While there were specials afterwards, the series officially ended in 1999, the same year it was picked up by the Food Network channels in America and Canada. It proved a surprise hit. Audiences loved the pomp and splendor of the show as well as the incongruous dubbing. It soon spread to countries such as Australia, Sweden, Finland and the UK. And it wasn’t long before nations were creating their own versions. As well as the US reboot, Iron Chef Mexico and Iron Chef Brazil are set to premiere this year.
6. Terrace House (2012)
From The Naked Director to Alice in Borderland, there have been a number of Japanese Netflix programs in recent years that have made an impression overseas. The one that arguably had the biggest impact, though, was Terrace House. A fly-on-the-wall reality show without a competitive angle, it was often fairly calm and undramatic. Speaking to Tokyo Weekender in 2017, commentator Ryota Yamasato (better known as Yama-chan), argued that the tranquil atmosphere in the house was part of the reason for its success.
“There are conflicts, but they’re dealt with in a quiet, considered way which can be even scarier than something explosive,” he said. When there finally was an explosive argument in season five, it led to the show being cancelled. Hana Kimura verbally attacked housemate Kai Kobayashi for accidentally shrinking her expensive wrestling costume in the dryer. She was then attacked by trolls on social media. On May 23, 2020, Kimura was found dead in her apartment alongside several suicide notes.

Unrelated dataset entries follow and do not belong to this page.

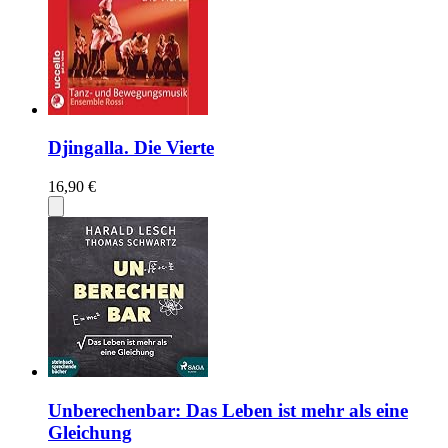
Djingalla. Die Vierte
16,90 €
Unberechenbar: Das Leben ist mehr als eine
Gleichung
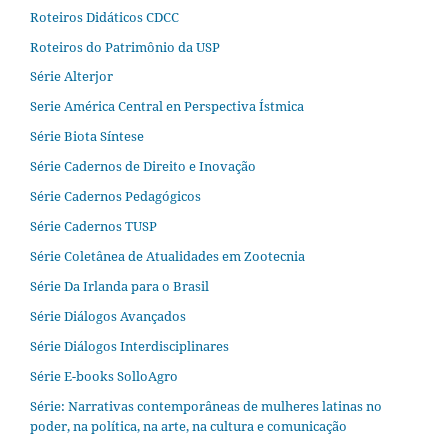
Roteiros Didáticos CDCC
Roteiros do Patrimônio da USP
Série Alterjor
Serie América Central en Perspectiva Ístmica
Série Biota Síntese
Série Cadernos de Direito e Inovação
Série Cadernos Pedagógicos
Série Cadernos TUSP
Série Coletânea de Atualidades em Zootecnia
Série Da Irlanda para o Brasil
Série Diálogos Avançados
Série Diálogos Interdisciplinares
Série E-books SolloAgro
Série: Narrativas contemporâneas de mulheres latinas no
poder, na política, na arte, na cultura e comunicação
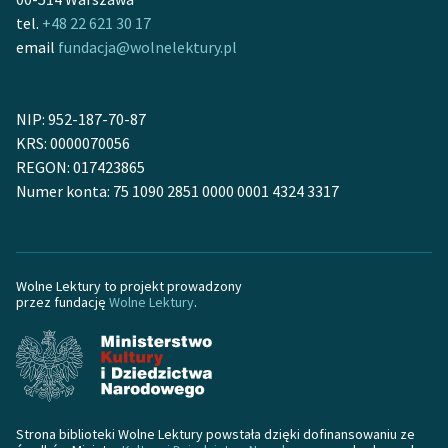
tel.
+48 22 621 30 17
email
fundacja@wolnelektury.pl
NIP: 952-187-70-87
KRS: 0000070056
REGON: 017423865
Numer konta: 75 1090 2851 0000 0001 4324 3317
Wolne Lektury to projekt prowadzony
przez fundację
Wolne Lektury
.
Strona biblioteki Wolne Lektury powstała dzięki dofinansowaniu ze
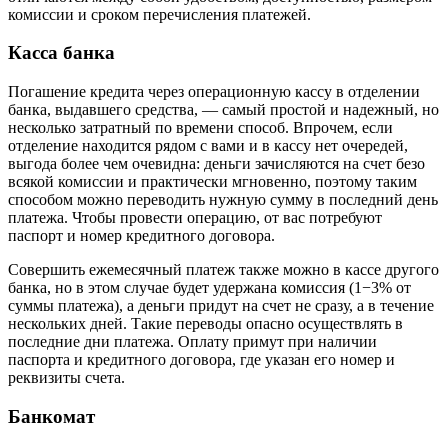
комиссии и сроком перечисления платежей.
Касса банка
Погашение кредита через операционную кассу в отделении
банка, выдавшего средства, — самый простой и надежный, но
несколько затратный по времени способ. Впрочем, если
отделение находится рядом с вами и в кассу нет очередей,
выгода более чем очевидна: деньги зачисляются на счет безо
всякой комиссии и практически мгновенно, поэтому таким
способом можно переводить нужную сумму в последний день
платежа. Чтобы провести операцию, от вас потребуют
паспорт и номер кредитного договора.
Совершить ежемесячный платеж также можно в кассе другого
банка, но в этом случае будет удержана комиссия (1−3% от
суммы платежа), а деньги придут на счет не сразу, а в течение
нескольких дней. Такие переводы опасно осуществлять в
последние дни платежа. Оплату примут при наличии
паспорта и кредитного договора, где указан его номер и
реквизиты счета.
Банкомат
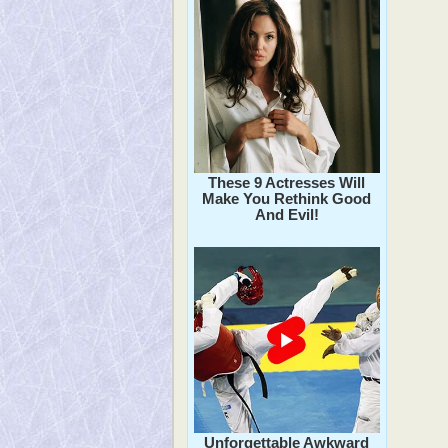
These 9 Actresses Will
Make You Rethink Good
And Evil!
Unforgettable Awkward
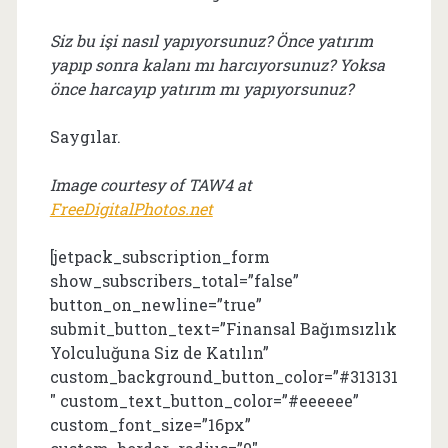
Siz bu işi nasıl yapıyorsunuz? Önce yatırım
yapıp sonra kalanı mı harcıyorsunuz? Yoksa
önce harcayıp yatırım mı yapıyorsunuz?
Saygılar.
Image courtesy of TAW4 at
FreeDigitalPhotos.net
[jetpack_subscription_form
show_subscribers_total=”false”
button_on_newline=”true”
submit_button_text=”Finansal Bağımsızlık
Yolculuğuna Siz de Katılın”
custom_background_button_color=”#313131
″ custom_text_button_color=”#eeeeee”
custom_font_size=”16px”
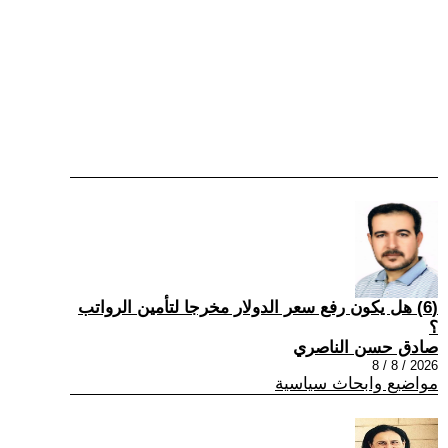
(6) هل يكون رفع سعر الدولار مخرجا لتأمين الرواتب
؟
صادق حسن الناصري
2026 / 8 / 8
مواضيع وابحاث سياسية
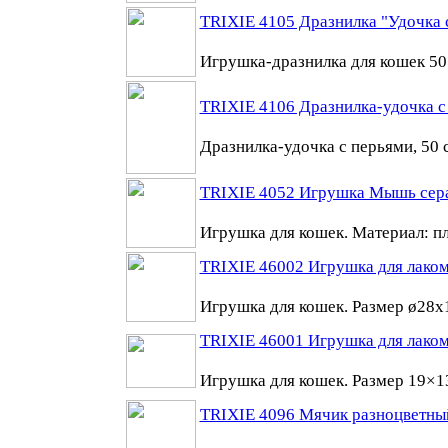
TRIXIE 4105 Дразнилка "Удочка
Игрушка-дразнилка для кошек 50
TRIXIE 4106 Дразнилка-удочка с
Дразнилка-удочка с перьями, 50 
TRIXIE 4052 Игрушка Мышь сер
Игрушка для кошек. Материал: 
TRIXIE 46002 Игрушка для лако
Игрушка для кошек. Размер ø28х
TRIXIE 46001 Игрушка для лако
Игрушка для кошек. Размер 19×
TRIXIE 4096 Мячик разноцветный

Her mother told Shukan Bunshun that Hana was pressured by staff to stage the fight with Kobayashi.
7. Demon Slayer: Kimetsu no Yaiba (2019)
Debuting in Weekly Shonen Jump in 2016, the manga series Demon Slayer enjoyed moderate success in its first few years. Then Haruo Sotozaki’s anime series was released in 2019 and the whole franchise exploded. It was quickly hailed as one of the best action anime of all time due to its shock factor, visually stunning fight scenes and hugely popular characters. This, in turn, helped boost manga sales, as Koyoharu Gotouge’s series finished the year top of the charts, breaking One Pieces’ 11-year streak.

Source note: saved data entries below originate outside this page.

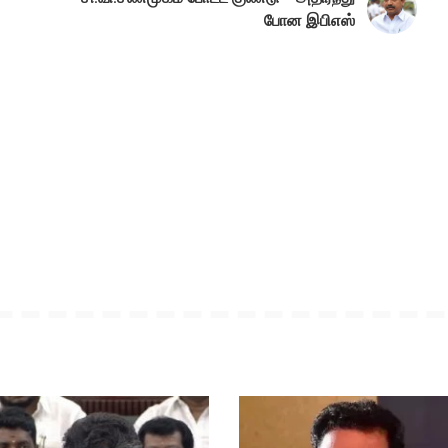
போன இபிஎஸ்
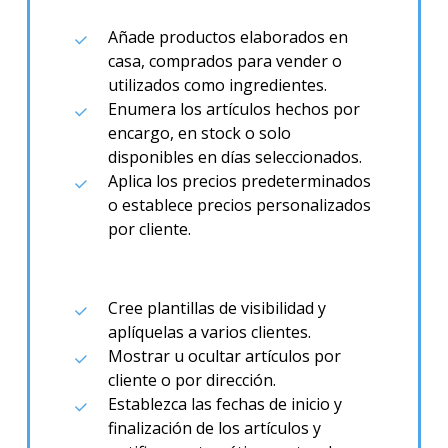
Añade productos elaborados en
casa, comprados para vender o
utilizados como ingredientes.
Enumera los artículos hechos por
encargo, en stock o solo
disponibles en días seleccionados.
Aplica los precios predeterminados
o establece precios personalizados
por cliente.
Cree plantillas de visibilidad y
aplíquelas a varios clientes.
Mostrar u ocultar artículos por
cliente o por dirección.
Establezca las fechas de inicio y
finalización de los artículos y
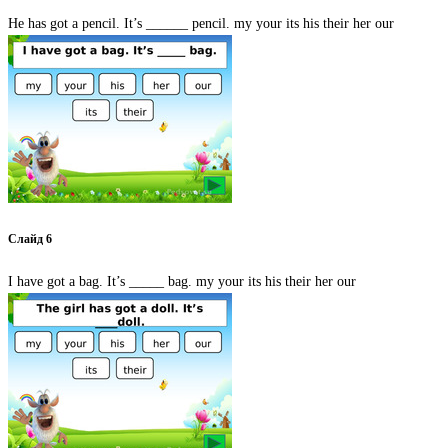
He has got a pencil. It’s ______ pencil. my your its his their her our
Слайд 6
I have got a bag. It’s _____ bag. my your its his their her our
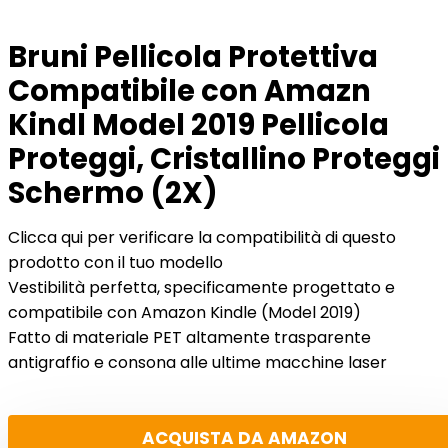
Bruni Pellicola Protettiva
Compatibile con Amazn
Kindl Model 2019 Pellicola
Proteggi, Cristallino Proteggi
Schermo (2X)
Clicca qui per verificare la compatibilità di questo
prodotto con il tuo modello
Vestibilità perfetta, specificamente progettato e
compatibile con Amazon Kindle (Model 2019)
Fatto di materiale PET altamente trasparente
antigraffio e consona alle ultime macchine laser
ACQUISTA DA AMAZON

The story, set during the Taisho Period (1912-1926), centers around a kind-hearted and empathetic boy named Tanjiro. After his family are massacred and his younger sister, Nezuko, is transformed into a demon, he sets out to avenge their deaths and help Nezuko become human again. The 26-episode first series adapts the opening 54 chapters of the manga, while the second, including a recompilation of the mega-hit movie Mugen Train, runs from 55 to 97. The third season is expected to be released in 2023.